Conscious mind is the mind that confuses nonconscious mind
Do not let conscious mind mind nonconscious mind
This advice is quite valid from neuroscientific understanding that most of what we do is the result of nonconscious mind and that consciousness is what emerges out of nonconsciousness when nonconsciousness find a situation difficult to deal with.
However, consciousness can be divided into two types: core consciousness and extended consciousness. Takuan's verse is particularly true with extended consciousness, which is beyond 'here and now' that the subject is experiencing. Core consciousness, on the other hand, is the awareness that the subject is feeling emotions, and it may be a good interface between the world and the body.
Many Budo writings say negative functions of extended consciousness in performance. But some also say that even core consciousness works negatively when it is fixated on a particular object.
Here are some examples. (To see the sources, please see the slides above)
"An arrow shooter shoots precisely when he is not conscious of shooting and shoots with an everyday mind."
" The man of the Way is like a mirror, and he contains nothing in his body-mind and is clear; his mind is empty but lacks nothing. "
"If your mind loses its balance by thinking, you hear but not listen, and look but not see. It is because you have an object in your mind. The object is an object to think about. If the object leaves, then your mind becomes the empty mind and fulfills its purpose when necessary."
"If your mind loses its balance by thinking, you hear but not listen, and look but not see. It is because you have an object in your mind. The object is an object to think about. If the object leaves, then your mind becomes the empty mind and fulfills its purpose when necessary. However, if your learned problems go away from you mind, you unlearn everything you have learned, and when you do the skill, your performance will be fluent. Your performance is not against what you have learned, and it accords with what you have learned without you being consciousness of it."
From these arguments, we may argue as follows:
(1) You don't need extended consciousness to perform well.
(2) You may not even need too much core consciousness, for it is just an alert system for irregular patterns.

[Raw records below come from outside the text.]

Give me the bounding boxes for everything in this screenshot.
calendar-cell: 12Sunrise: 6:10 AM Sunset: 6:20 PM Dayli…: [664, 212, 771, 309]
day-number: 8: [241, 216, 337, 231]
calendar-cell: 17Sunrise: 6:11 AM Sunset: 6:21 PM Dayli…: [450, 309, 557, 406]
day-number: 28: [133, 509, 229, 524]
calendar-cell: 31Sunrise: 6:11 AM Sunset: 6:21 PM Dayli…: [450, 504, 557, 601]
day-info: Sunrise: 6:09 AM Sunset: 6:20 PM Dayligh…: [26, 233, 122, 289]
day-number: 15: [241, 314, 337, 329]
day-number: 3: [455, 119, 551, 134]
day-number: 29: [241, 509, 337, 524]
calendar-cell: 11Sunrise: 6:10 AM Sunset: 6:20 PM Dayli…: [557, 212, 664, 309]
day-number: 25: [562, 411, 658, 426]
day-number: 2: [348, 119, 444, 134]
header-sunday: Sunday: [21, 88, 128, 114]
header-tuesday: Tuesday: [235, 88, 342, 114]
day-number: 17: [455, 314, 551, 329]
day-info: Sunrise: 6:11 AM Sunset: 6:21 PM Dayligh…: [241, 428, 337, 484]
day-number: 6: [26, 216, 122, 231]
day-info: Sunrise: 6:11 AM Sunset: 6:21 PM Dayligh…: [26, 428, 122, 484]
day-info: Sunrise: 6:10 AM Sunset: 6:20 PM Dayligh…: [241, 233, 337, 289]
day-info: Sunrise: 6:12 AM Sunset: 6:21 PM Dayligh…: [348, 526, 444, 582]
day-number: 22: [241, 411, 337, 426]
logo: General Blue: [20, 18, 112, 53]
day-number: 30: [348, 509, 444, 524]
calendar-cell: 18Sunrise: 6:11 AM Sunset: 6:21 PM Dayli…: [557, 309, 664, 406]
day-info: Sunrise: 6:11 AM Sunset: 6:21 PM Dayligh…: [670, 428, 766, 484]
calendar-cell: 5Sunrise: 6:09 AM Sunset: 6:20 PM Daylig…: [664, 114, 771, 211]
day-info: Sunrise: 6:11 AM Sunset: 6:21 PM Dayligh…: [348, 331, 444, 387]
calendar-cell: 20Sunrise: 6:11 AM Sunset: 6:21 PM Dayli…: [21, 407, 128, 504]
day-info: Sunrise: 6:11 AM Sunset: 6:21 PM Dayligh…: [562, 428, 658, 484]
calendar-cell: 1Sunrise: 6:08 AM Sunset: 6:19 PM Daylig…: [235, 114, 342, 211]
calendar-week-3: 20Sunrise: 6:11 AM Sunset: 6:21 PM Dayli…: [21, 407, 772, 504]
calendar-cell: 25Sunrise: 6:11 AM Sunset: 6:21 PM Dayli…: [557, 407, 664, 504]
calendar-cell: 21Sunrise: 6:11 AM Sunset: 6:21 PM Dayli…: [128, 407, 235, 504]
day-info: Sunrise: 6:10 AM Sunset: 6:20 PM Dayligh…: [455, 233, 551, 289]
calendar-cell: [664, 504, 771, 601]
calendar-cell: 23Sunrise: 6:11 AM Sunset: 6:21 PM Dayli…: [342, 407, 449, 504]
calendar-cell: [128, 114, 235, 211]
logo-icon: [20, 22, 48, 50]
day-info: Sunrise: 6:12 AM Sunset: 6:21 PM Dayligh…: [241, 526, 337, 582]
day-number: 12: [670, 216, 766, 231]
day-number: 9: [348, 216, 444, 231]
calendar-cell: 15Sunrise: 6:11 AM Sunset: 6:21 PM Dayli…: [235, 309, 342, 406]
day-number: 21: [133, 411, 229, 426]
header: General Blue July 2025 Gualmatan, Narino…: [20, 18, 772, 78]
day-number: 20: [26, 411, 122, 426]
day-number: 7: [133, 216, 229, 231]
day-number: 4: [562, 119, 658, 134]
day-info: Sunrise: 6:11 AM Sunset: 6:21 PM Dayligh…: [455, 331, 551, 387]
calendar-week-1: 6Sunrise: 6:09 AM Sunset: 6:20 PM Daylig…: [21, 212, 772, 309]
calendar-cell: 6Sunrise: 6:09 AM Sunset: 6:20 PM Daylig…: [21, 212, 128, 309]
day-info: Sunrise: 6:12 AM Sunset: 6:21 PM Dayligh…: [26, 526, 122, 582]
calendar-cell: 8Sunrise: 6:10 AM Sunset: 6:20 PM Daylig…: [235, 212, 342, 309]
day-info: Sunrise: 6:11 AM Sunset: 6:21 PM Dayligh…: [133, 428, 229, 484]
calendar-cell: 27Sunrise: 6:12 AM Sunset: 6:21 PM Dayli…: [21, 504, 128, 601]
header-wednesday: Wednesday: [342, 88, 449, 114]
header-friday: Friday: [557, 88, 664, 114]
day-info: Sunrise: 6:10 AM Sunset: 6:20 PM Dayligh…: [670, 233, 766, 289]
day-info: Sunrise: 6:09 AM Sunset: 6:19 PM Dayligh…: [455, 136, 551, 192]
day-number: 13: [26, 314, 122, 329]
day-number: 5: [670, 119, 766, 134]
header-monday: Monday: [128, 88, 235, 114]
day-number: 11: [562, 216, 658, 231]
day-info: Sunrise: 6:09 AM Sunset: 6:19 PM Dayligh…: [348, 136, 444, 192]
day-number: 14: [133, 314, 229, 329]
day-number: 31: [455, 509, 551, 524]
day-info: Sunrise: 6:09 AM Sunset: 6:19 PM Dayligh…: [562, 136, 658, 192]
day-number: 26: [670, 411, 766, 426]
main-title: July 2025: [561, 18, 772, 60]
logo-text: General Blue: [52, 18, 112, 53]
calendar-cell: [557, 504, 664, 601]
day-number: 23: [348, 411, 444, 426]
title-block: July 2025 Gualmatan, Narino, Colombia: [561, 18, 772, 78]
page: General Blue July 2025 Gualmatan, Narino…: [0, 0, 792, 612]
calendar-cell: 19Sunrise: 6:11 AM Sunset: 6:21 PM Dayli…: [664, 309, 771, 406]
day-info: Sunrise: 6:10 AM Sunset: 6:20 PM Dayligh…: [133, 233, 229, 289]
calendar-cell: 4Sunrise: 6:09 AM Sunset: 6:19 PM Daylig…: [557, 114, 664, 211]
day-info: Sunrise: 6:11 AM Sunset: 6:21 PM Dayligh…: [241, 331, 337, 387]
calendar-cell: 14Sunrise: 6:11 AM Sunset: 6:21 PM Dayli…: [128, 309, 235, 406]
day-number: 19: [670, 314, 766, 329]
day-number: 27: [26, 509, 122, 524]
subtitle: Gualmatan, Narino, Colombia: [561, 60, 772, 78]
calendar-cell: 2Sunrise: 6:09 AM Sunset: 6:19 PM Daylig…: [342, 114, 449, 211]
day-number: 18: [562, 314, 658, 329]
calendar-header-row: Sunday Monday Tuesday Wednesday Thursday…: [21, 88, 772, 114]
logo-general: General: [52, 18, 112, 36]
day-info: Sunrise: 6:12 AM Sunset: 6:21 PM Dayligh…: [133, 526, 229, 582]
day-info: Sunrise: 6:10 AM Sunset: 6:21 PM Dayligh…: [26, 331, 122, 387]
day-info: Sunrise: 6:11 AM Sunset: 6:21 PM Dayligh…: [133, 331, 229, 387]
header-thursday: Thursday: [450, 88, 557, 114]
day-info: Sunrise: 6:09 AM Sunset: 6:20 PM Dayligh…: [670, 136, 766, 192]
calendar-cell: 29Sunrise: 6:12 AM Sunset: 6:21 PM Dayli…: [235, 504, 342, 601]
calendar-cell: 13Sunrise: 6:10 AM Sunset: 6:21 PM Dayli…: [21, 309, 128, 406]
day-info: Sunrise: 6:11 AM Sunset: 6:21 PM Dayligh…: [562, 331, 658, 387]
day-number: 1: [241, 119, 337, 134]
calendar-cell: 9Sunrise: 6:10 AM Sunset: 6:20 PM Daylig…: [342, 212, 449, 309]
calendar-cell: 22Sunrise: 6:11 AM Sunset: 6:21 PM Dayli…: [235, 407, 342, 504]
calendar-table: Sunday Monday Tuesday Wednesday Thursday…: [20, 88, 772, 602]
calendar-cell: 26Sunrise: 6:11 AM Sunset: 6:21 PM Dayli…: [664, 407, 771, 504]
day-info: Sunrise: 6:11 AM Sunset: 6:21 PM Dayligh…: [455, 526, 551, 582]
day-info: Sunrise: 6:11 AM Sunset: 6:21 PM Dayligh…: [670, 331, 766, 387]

(3) Nonconsciousness creates core consciousness to help itself to perform in a difficult situation.
(4) Core consciousness invites (from autobiographical memory) extended consciousness to help itself in a very difficult situation.
To describe what is being taught to us (the content of instruction), I further introduce the concept of imported extended consciousness. Imported extended consciousness is different from ordinary consciousness because it does not emerge from the mind/body of the subject; it is given from outside in the form of instruction by a teacher, for example.

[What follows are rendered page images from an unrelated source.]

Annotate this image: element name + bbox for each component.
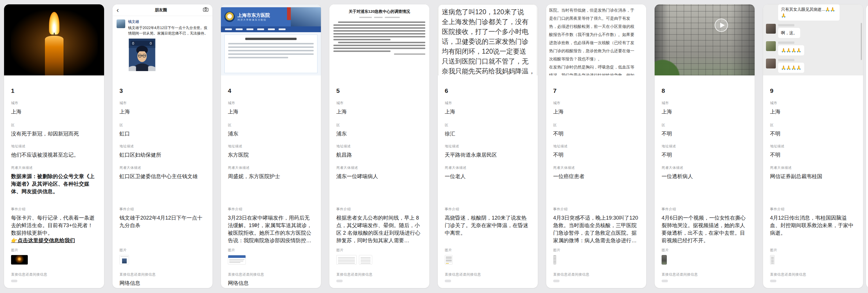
field-value-address: 不明 — [661, 151, 748, 159]
field-label-image: 图片 — [336, 248, 423, 253]
field-value-address: 虹口区妇幼保健所 — [119, 151, 206, 159]
field-value-deceased: 网信证券副总裁韦桂国 — [770, 173, 856, 180]
field-label-deceased: 死者大体描述 — [119, 165, 206, 170]
field-label-event: 事件介绍 — [11, 207, 97, 212]
field-value-city: 上海 — [11, 108, 97, 115]
field-label-direct: 直接信息还是间接信息 — [336, 272, 423, 277]
incident-card[interactable]: 关于对浦东120急救中心的调查情况 5 城市 上海 区 浦东 — [329, 4, 430, 288]
field-label-event: 事件介绍 — [553, 207, 639, 212]
red-banner — [287, 7, 291, 20]
field-value-deceased: 一位老人 — [445, 173, 531, 180]
field-label-image: 图片 — [661, 248, 748, 253]
field-label-event: 事件介绍 — [336, 207, 423, 212]
screenshot-text-line: 酸报告不作数（我不懂为什么不作数）。如果要 — [549, 30, 643, 38]
site-subtitle: 同济大学附属东方医院 — [238, 18, 270, 22]
gallery-page: { "colors":{ "page_bg":"#e9e9eb","card_b… — [0, 0, 868, 293]
field-value-district: 不明 — [553, 130, 639, 138]
attachment-thumbnail[interactable] — [553, 255, 556, 265]
weibo-text-screenshot: 医院。当时有些低烧，但是发热门诊在消杀，于是在门口的黑夜里等待了很久。可是由于有… — [546, 4, 646, 76]
field-label-city: 城市 — [228, 101, 314, 106]
field-value-deceased: 虹口区卫健委信息中心主任钱文雄 — [119, 173, 206, 180]
incident-card[interactable]: 只有其女儿眼见其病逝...🙏🙏🙏啊，这。🙏🙏🙏🙏🙏🙏🙏🙏 9 城市 上海 区 不… — [763, 4, 863, 288]
chat-bubble: 啊，这。 — [778, 28, 800, 38]
field-label-city: 城市 — [445, 101, 531, 106]
chat-row: 🙏🙏🙏🙏 — [766, 41, 860, 55]
play-icon[interactable] — [715, 19, 728, 32]
attachment-thumbnail[interactable] — [359, 255, 372, 265]
field-label-direct: 直接信息还是间接信息 — [11, 272, 97, 277]
field-label-direct: 直接信息还是间接信息 — [119, 272, 206, 277]
field-value-city: 上海 — [228, 108, 314, 115]
incident-card[interactable]: 上海市东方医院 同济大学附属东方医院 — [221, 4, 321, 288]
field-value-city: 上海 — [661, 108, 748, 115]
next-card-partial[interactable] — [866, 4, 868, 288]
attachment-thumbnails — [228, 255, 314, 265]
card-cover-image: 迷病危了叫120，120来了说全上海发热门诊都关了，没有医院接收，打了一个多小时… — [438, 4, 538, 76]
attachment-thumbnails — [445, 255, 531, 265]
incident-card[interactable]: 朋友圈 钱文雄 钱文雄于2022年4月12日下午一点十九分去世。疫情期间一切从简… — [112, 4, 213, 288]
video-still — [655, 4, 755, 76]
field-label-direct: 直接信息还是间接信息 — [661, 272, 748, 277]
document-screenshot: 关于对浦东120急救中心的调查情况 — [329, 4, 429, 76]
field-value-event: 每张卡片、每行记录，代表着一条逝去的鲜活生命。目前有73+位死者！数据持续更新中… — [11, 214, 97, 237]
field-label-city: 城市 — [770, 101, 856, 106]
screenshot-text-line: 进急诊抢救，也必须再做一次核酸（已经有了发 — [549, 38, 643, 47]
field-value-district: 不明 — [661, 130, 748, 138]
document-meta — [333, 17, 425, 18]
attachment-thumbnail[interactable] — [228, 255, 246, 265]
attachment-thumbnail[interactable] — [119, 255, 129, 265]
field-label-direct: 直接信息还是间接信息 — [553, 272, 639, 277]
field-label-event: 事件介绍 — [445, 207, 531, 212]
incident-card[interactable]: 医院。当时有些低烧，但是发热门诊在消杀，于是在门口的黑夜里等待了很久。可是由于有… — [546, 4, 647, 288]
submit-info-link[interactable]: 👉点击这里提交信息给我们 — [11, 237, 75, 244]
field-value-address: 东方医院 — [228, 151, 314, 159]
attachment-thumbnails — [11, 255, 97, 265]
post-photo: 0 0 — [128, 38, 156, 71]
field-label-city: 城市 — [11, 101, 97, 106]
empty-value-pill — [445, 280, 451, 282]
card-gallery: 1 城市 上海 区 没有死于新冠，却因新冠而死 地址描述 他们不应该被漠视甚至忘… — [0, 0, 868, 288]
card-cover-image: 上海市东方医院 同济大学附属东方医院 — [221, 4, 321, 76]
field-value-city: 上海 — [445, 108, 531, 115]
field-value-city: 上海 — [770, 108, 856, 115]
chat-scrollbar[interactable] — [861, 23, 862, 60]
screenshot-text-line: 医院。当时有些低烧，但是发热门诊在消杀，于 — [549, 6, 643, 14]
card-cover-image: 只有其女儿眼见其病逝...🙏🙏🙏啊，这。🙏🙏🙏🙏🙏🙏🙏🙏 — [763, 4, 863, 76]
screenshot-text-line: 次核酸等报告？我也不懂）。 — [549, 55, 643, 63]
field-label-district: 区 — [770, 123, 856, 128]
site-content — [221, 32, 321, 76]
empty-value-pill — [661, 280, 668, 282]
blurred-username — [778, 24, 794, 26]
candle-body — [45, 36, 63, 76]
poster-name: 钱文雄 — [128, 20, 209, 24]
field-label-deceased: 死者大体描述 — [11, 165, 97, 170]
attachment-thumbnail[interactable] — [336, 255, 356, 265]
incident-card[interactable]: 1 城市 上海 区 没有死于新冠，却因新冠而死 地址描述 他们不应该被漠视甚至忘… — [4, 4, 104, 288]
field-value-event: 4月12日传出消息，韦桂国因脑溢血、封控期间联系救治未果，于家中病逝。 — [770, 214, 856, 237]
incident-card[interactable]: 迷病危了叫120，120来了说全上海发热门诊都关了，没有医院接收，打了一个多小时… — [437, 4, 538, 288]
field-label-address: 地址描述 — [228, 144, 314, 149]
field-label-city: 城市 — [553, 101, 639, 106]
attachment-thumbnail[interactable] — [445, 255, 453, 265]
field-label-image: 图片 — [228, 248, 314, 253]
attachment-thumbnails — [770, 255, 856, 265]
field-label-direct: 直接信息还是间接信息 — [228, 272, 314, 277]
attachment-thumbnail[interactable] — [661, 255, 667, 265]
field-value-city: 上海 — [336, 108, 423, 115]
field-value-address: 他们不应该被漠视甚至忘记。 — [11, 151, 97, 159]
back-icon[interactable] — [117, 7, 119, 13]
attachment-thumbnail[interactable] — [11, 255, 28, 265]
field-label-district: 区 — [11, 123, 97, 128]
incident-card[interactable]: 8 城市 上海 区 不明 地址描述 不明 死者大体描述 一位透析病人 事件介绍 … — [654, 4, 755, 288]
field-label-district: 区 — [228, 123, 314, 128]
card-cover-image — [655, 4, 755, 76]
card-cover-image — [4, 4, 104, 76]
group-chat-screenshot: 只有其女儿眼见其病逝...🙏🙏🙏啊，这。🙏🙏🙏🙏🙏🙏🙏🙏 — [763, 4, 863, 76]
chat-bubble: 🙏🙏🙏🙏 — [778, 45, 804, 55]
field-value-event: 4月3日突感不适，晚上19:30叫了120急救。当时面临全员核酸，三甲医院门急诊… — [553, 214, 639, 244]
site-name: 上海市东方医院 — [238, 12, 270, 18]
field-value-deceased: 浦东一位哮喘病人 — [336, 173, 423, 180]
attachment-thumbnail[interactable] — [770, 255, 775, 265]
field-label-direct: 直接信息还是间接信息 — [770, 272, 856, 277]
camera-icon[interactable] — [203, 7, 209, 13]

Then we may argue as follows:
(5) Consciousness, either core or extended, does NOT create nonconsciousness, particularly imported extended consciousness!
(6) Put your imported extended consciousness aside when you perform.
(7) Imported extended consciousness is only helpful for reflective deliberation.
In a Japanese book on pedagogical grammar to which I contributed one chapter, I made a distinction between embodied grammar (grammar that constitutes language in the mind/body of a language user) and articulated grammar (linguistically expressed meta-description of embodied grammar). I argued that pedagogical grammar is to be designed as a device to help the nonconcious mind/body of language learners to develop embodied grammar of the target language in it. It seems that this argument of mine is quite congruent with the Budo sayings above.
My general belief is that the wisdom of Budo meets science and post-modernism. I hope I can further explore the old tradition of my country from new perspectives.